@george1421 @Wayne-Workman Thanks for your thoughts on this! Definitely helpful to get some more inspiration on this topic.
I guess we need to distinguish between different communications when talking about SSL. As George mentioned there are two (or actually three) different things communicating, one fog-client to FOG server, the other one IT admin web browser to FOG web UI and as third communicator there is iPXE to load the boot menu. The fog-client is using it’s own encryption protocol (HTTP within an encrypted tunnel based on certificates similar to HTTPS but not exactly like it!) since years and switching that to the official HTTPS standard is doable but not planned at the moment. The encryption used is state of the art and as strong as HTTS (SSL/TLS) is.
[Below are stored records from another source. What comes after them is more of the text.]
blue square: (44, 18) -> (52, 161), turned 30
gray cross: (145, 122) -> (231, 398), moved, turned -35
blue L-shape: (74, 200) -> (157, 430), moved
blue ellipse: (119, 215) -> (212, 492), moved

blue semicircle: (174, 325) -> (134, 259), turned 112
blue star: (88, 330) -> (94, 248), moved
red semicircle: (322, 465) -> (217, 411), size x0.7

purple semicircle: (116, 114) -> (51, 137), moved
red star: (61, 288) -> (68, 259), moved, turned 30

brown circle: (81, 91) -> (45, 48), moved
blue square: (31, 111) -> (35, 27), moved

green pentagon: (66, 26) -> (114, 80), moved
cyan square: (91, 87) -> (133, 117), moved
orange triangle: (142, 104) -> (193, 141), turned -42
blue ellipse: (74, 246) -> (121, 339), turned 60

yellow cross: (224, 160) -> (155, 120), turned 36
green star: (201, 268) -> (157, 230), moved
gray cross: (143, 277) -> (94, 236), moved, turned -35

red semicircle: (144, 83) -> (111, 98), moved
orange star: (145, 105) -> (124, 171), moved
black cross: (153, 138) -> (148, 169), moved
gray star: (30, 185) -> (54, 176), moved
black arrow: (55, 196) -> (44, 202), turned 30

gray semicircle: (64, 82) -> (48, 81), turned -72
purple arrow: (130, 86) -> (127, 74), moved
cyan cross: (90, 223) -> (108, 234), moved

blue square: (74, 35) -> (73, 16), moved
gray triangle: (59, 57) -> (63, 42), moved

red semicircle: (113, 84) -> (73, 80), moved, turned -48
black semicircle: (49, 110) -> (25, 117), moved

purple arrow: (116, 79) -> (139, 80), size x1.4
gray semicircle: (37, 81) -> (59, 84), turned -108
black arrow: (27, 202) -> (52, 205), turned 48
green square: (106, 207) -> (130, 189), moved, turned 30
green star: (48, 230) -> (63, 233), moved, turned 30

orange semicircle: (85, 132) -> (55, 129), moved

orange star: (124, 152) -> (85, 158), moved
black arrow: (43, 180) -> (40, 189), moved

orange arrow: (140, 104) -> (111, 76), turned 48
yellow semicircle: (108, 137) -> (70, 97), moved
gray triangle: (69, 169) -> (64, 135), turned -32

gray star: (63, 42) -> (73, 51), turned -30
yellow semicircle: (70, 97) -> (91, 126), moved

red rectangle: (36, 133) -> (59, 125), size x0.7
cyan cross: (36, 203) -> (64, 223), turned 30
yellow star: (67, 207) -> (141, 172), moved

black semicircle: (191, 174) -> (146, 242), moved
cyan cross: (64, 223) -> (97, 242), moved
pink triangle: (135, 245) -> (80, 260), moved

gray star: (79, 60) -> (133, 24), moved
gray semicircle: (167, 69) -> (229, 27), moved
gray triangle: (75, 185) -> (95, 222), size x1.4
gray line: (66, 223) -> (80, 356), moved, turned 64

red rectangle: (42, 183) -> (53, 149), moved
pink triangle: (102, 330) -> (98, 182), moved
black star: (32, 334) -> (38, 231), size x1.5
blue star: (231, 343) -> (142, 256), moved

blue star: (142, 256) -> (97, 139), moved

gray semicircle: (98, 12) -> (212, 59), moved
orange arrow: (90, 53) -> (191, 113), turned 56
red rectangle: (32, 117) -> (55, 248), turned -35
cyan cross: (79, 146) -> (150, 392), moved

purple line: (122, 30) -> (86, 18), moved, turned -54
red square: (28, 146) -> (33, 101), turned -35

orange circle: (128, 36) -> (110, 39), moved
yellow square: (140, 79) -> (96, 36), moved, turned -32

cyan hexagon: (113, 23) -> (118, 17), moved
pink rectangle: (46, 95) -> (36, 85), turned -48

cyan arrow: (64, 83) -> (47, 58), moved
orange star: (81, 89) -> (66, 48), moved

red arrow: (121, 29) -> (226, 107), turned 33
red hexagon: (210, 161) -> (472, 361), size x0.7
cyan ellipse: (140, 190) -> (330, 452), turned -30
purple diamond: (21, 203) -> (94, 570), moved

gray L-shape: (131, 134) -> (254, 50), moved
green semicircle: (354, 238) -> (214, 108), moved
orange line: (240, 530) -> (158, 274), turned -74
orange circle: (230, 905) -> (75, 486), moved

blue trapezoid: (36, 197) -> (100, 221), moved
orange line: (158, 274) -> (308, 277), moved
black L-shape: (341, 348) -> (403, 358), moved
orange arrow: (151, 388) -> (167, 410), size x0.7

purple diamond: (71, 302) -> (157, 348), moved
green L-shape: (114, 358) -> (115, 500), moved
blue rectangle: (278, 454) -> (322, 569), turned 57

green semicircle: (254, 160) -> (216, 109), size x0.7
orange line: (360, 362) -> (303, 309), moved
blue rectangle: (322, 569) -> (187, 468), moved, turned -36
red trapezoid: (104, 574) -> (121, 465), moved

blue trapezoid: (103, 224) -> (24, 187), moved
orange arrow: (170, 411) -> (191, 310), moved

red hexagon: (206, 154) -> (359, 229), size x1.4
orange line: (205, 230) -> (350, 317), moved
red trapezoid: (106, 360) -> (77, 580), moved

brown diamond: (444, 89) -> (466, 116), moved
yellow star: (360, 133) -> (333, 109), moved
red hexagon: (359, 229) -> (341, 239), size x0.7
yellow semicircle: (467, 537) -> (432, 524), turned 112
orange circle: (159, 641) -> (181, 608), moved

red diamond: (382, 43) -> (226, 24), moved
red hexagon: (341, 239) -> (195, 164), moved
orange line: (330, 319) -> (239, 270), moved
We transfer login password, AD credentials (when configuring those) and other things like that on the web UI communication and I definitely see that securing this should be easy to accomplish for users who want/need it. But we still default to plain HTTP partly because we provide pre-compiled iPXE binaries that cannot include a SSL CA trust certificate as every FOG server in the world generates it’s own CA on the first install. So delivering pre-compiled iPXE binaries is not possible. I have added a script (utils/FOGiPXE/buildipxe.sh
) some time ago that is called to compile a full set of HTTPS enabled iPXE binaries embedding the “personal” FOG server CA into them. This works in most cases but it’s quite a heavy challenge if something goes wrong and we need to guide people through debugging this.
Perhaps it could be made easier to setup SSL, rather than forcing it? Perhaps make it optional, and defaulting to ‘no’.
Ok, that would be just renaming the option from force-ssl to use-ssl and ask for it as an installer question I reckon. Could do.
One of the things we are seeing with modern web browsers is that they are not liking self signed certificates. So every site you go to that has a self signed certificate you get the warning and have to click through a few screens to get to the site that employs a self signed certificate.
True, but let’s encrypt is not an option here as Wayne already explained. Maybe we should make it easier (provide a tool) to import the CA certificate into the browser store to get rid of the self signed messages. Not sure if that might cause other issues for users?!
Beyond SSL there are a few things that FOG developers could do it improve FOG’s security stance (i.e. mysql, secure password, firewall, etc).
Definitely a good point!!! Should fix that before we get into encrypting everything.